The day started when Raphinha opened the scoring with a second-half penalty, before Sergi Canós equalized with ten minutes to go, only for him to then get two yellow cards in as many minutes (the first for over-celebration of his goal, the second for a foul on Raphinha) which, along with their having no substitutes left after Kristoffer Ajer went off injured, reduced the Bees to nine men. Finally, Jack Harrison's last minute goal against Brentford sealed 2–1 victory to Jesse Marsch's side. On the other hand, Newcastle, who spent most of the first half in a relegation dogfight, took the lead against Burnley after only 18 minutes when Nathan Collins committed a handball while defending from a corner kick; Callum Wilson scored from the resulting penalty, before getting another goal early in the second half. A consolation goal from Maxwel Cornet was not enough, so the Clarets went down to the Championship after six consecutive seasons in the Premier League. Consequently, Leeds United became the first side since Wigan Athletic in 2011 to survive after starting the final day in the bottom three.

===2022–23 season===
On the final day of the 2022–23 season, only one out of Everton, Leeds United, and Leicester City would survive (Southampton were already relegated). Leeds and Leicester were tied on 31 points, with Leicester above Leeds on goal difference by nine goals, while Everton were two points ahead in the last safe spot, with a goal difference superior to that of Leeds by three goals but inferior to that of Leicester by six. All three teams played at home on the last day: Leicester hosted West Ham United, Leeds hosted Tottenham Hotspur, who were also battling to qualify for the UEFA Europa Conference League with Aston Villa and Brentford, and Everton hosted Bournemouth. Everton needed to match both Leeds and Leicester's results in order to survive, though even a loss would be enough to survive if Leeds and Leicester both failed to win. Meanwhile, Leicester needed to win and hope Everton did not, while Leeds had to win and hope Everton lost and Leicester did not win, though a win by three goals coupled with an Everton draw and Leicester failing to win would also be enough.

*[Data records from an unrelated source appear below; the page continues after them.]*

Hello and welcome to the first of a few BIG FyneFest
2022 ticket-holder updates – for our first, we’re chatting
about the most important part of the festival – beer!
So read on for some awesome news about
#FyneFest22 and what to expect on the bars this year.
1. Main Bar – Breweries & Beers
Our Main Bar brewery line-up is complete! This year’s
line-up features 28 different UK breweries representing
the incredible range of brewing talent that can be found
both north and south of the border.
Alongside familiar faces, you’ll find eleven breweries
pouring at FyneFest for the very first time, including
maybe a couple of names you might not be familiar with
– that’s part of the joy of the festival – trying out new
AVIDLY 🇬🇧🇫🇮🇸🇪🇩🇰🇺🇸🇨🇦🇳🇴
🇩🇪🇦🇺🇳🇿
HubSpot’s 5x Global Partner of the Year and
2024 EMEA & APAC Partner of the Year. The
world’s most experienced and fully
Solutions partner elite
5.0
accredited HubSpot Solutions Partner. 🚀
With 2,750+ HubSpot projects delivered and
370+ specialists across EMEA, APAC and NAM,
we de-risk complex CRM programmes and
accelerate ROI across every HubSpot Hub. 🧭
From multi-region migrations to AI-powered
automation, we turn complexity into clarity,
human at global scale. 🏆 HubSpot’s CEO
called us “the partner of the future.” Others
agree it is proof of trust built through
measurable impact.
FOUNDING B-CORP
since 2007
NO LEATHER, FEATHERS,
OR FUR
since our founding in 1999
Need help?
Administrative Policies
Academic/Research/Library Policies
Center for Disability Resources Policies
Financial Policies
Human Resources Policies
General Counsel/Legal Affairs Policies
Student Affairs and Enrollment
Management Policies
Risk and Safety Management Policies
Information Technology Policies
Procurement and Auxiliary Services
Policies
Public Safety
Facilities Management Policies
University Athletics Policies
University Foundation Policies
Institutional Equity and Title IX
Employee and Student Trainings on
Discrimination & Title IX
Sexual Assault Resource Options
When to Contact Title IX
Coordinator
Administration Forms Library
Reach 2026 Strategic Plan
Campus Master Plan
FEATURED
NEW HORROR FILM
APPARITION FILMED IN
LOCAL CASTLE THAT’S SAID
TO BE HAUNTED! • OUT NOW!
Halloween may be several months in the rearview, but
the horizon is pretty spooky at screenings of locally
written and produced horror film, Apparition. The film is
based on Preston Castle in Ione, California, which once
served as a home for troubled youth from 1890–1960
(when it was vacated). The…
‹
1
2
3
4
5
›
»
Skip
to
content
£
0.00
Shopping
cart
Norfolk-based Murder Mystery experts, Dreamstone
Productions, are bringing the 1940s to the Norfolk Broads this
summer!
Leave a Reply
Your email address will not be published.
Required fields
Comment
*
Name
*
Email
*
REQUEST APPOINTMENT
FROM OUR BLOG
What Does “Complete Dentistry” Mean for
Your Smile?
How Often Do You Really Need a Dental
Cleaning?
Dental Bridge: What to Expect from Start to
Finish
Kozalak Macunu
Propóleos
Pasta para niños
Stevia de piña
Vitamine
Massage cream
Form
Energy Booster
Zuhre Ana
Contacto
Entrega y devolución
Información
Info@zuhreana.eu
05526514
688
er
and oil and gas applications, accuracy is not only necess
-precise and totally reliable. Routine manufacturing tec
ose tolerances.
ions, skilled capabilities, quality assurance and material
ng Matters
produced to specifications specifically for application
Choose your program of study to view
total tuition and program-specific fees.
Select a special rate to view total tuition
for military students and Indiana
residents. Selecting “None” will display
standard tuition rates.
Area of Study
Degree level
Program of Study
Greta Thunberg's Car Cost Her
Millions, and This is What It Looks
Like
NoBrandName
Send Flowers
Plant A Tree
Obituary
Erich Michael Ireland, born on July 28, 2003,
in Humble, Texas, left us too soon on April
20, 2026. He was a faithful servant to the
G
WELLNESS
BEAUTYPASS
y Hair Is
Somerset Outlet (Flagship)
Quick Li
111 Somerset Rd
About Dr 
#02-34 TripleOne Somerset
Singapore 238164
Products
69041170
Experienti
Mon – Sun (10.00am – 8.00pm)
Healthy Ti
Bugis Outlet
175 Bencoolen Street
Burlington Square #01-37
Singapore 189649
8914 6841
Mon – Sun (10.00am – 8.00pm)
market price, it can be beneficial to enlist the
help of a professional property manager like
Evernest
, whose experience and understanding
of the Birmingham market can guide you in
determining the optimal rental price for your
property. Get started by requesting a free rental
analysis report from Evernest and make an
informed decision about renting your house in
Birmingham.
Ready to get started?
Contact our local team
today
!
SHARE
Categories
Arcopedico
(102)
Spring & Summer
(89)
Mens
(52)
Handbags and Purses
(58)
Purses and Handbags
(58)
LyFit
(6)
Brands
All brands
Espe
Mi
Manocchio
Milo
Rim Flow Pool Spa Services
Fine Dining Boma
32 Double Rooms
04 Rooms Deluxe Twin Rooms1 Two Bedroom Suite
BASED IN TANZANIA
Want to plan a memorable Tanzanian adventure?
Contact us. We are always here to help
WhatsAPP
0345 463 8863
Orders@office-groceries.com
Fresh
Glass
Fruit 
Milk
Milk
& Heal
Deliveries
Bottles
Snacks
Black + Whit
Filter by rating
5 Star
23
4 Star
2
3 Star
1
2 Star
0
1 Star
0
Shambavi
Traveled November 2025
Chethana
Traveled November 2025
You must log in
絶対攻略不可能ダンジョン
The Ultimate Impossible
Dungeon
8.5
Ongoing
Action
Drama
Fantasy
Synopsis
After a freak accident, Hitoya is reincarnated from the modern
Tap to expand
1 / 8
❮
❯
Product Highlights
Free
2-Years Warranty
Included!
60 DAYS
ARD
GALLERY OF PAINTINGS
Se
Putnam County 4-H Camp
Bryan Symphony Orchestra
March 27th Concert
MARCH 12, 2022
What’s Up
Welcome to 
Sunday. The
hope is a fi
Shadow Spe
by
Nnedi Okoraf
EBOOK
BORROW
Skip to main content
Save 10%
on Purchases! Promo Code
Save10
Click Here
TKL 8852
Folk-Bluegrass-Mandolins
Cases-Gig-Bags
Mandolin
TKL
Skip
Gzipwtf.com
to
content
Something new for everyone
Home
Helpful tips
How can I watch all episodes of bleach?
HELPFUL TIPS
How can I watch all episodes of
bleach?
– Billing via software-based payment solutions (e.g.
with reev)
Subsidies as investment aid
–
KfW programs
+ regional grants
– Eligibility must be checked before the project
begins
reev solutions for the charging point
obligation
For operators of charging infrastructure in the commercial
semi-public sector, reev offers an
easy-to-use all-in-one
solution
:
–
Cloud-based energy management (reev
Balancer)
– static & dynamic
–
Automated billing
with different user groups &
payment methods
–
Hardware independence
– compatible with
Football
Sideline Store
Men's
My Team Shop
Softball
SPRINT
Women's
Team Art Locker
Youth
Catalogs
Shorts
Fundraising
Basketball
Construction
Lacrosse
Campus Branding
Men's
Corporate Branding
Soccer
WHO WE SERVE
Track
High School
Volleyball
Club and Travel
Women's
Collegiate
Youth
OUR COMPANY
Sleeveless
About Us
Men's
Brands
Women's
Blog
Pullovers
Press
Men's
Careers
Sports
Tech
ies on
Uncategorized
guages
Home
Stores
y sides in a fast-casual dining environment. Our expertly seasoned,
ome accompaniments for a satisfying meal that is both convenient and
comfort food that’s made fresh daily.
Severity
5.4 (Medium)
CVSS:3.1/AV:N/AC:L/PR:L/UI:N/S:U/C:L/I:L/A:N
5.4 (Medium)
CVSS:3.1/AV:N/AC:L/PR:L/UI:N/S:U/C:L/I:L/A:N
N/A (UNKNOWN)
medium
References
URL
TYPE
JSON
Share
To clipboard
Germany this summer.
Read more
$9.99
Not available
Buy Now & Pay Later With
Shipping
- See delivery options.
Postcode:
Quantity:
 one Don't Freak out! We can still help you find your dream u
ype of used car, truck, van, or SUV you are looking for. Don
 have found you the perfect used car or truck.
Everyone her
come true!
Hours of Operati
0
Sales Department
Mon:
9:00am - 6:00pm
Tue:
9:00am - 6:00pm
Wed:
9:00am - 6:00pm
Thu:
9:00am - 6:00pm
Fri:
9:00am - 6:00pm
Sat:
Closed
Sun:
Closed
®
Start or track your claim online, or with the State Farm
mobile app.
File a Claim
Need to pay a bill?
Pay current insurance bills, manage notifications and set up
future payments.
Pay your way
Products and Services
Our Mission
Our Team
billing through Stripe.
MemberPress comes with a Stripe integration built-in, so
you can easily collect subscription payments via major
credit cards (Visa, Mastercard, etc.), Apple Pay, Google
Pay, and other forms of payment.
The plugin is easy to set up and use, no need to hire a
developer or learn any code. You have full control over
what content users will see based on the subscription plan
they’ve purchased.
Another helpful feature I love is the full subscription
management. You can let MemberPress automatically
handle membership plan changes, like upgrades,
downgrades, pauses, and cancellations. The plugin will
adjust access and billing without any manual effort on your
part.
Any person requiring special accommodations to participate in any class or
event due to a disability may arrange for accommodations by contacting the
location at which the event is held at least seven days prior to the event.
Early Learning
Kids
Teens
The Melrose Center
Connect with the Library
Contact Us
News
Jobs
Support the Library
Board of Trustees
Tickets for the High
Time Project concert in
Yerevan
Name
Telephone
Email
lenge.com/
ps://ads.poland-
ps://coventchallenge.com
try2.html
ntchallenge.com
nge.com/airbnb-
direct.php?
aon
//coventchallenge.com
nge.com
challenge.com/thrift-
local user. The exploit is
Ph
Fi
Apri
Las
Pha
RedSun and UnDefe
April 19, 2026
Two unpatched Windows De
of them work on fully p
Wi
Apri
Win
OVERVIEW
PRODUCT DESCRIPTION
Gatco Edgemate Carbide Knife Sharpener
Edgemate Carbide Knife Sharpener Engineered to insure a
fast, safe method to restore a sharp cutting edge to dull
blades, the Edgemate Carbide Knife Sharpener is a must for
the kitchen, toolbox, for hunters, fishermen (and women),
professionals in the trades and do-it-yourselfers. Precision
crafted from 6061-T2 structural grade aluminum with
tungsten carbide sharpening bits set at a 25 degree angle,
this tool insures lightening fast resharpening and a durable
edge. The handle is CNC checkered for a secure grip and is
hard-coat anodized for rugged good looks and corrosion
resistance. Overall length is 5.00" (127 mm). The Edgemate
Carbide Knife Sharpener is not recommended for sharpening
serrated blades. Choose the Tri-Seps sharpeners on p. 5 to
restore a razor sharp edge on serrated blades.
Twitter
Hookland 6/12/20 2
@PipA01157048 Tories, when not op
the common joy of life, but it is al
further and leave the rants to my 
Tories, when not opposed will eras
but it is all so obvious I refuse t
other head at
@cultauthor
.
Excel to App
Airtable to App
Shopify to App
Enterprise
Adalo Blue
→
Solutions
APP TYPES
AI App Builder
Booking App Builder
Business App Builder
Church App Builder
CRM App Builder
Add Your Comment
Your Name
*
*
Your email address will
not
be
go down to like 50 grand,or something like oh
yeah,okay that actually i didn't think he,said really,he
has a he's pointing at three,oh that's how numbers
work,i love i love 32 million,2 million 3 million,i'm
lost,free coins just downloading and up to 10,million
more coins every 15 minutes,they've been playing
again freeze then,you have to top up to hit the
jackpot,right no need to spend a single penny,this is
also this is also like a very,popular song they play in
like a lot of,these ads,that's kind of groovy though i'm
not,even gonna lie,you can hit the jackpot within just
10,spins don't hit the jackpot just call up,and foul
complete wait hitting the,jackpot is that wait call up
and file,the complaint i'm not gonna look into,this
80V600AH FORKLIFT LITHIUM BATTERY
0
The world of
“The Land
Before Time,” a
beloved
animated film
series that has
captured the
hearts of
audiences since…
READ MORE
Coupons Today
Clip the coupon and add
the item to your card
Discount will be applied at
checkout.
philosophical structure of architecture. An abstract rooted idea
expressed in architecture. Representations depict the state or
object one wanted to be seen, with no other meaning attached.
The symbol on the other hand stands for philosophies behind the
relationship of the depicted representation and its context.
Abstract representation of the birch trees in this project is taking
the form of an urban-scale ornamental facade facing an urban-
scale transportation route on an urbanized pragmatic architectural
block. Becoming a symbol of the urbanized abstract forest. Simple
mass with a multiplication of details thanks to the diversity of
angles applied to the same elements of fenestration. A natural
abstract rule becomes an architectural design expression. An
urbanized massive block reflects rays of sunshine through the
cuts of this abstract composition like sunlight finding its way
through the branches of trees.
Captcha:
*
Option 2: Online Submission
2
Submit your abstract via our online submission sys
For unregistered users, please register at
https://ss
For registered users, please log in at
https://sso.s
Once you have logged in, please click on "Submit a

In the end, Everton defeated Bournemouth 1–0, securing their safety and relegating everyone else regardless of results. The Leicester-West Ham match ended 2–1 while the Leeds-Tottenham game ended 1–4.

===2025–26 season===
On the last day of the 2025–26 season, Tottenham Hotspur and West Ham United battled to avoid the final relegation spot available (Burnley and Wolverhampton Wanderers were already relegated). Tottenham sat in the last safe spot with 38 points, while West Ham had 36, with Tottenham having the edge on goal difference by 12 goals. This meant Tottenham had to avoid defeat to survive, while West Ham had to win and hoped that Tottenham lost. Tottenham hosted Everton, while West Ham hosted Leeds United.

In the end, Tottenham defeated Everton 1-0 to secure their safety, which meant that West Ham were relegated. The West Ham - Leeds United match ended 3-0.

== Similar practices in other leagues ==
Since 2015, Major League Baseball has adopted a similar scheduling practice, in which all teams play the 162nd and final game of the regular season (where any undecided divisional placements and wild card berths in the postseason are typically clinched) on the last Sunday in September or first Sunday in October, with all games beginning at 3:00 p.m. ET/12:00 p.m. PT. MLB's then-chief operating officer Tony Petitti stated that the practice increased excitement by preventing "lame duck" situations determined by the result of games played earlier in the day (including teams pulling star players from the game for additional rest if it became apparent that their team had advanced).

The same year, North American football league Major League Soccer similarly began branding its final matchday of the regular season as "Decision Day", which consists entirely of intra-conference fixtures. Presently, the Eastern and Western conferences play all matches simultaneously in two evening windows, with 6 p.m. and 9 p.m. ET (6 p.m. PT) kickoffs respectively.